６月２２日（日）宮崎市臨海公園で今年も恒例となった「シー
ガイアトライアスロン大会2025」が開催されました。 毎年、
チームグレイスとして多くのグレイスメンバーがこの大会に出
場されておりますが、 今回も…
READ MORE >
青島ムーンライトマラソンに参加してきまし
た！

▸ **WORK TASK**: All of the entries above need to be set down again exactly.

▸ **PROBLEM SOLUTION**:
６月２２日（日）宮崎市臨海公園で今年も恒例となった「シー
ガイアトライアスロン大会2025」が開催されました。 毎年、
チームグレイスとして多くのグレイスメンバーがこの大会に出
場されておりますが、 今回も…
READ MORE >
青島ムーンライトマラソンに参加してきまし
た！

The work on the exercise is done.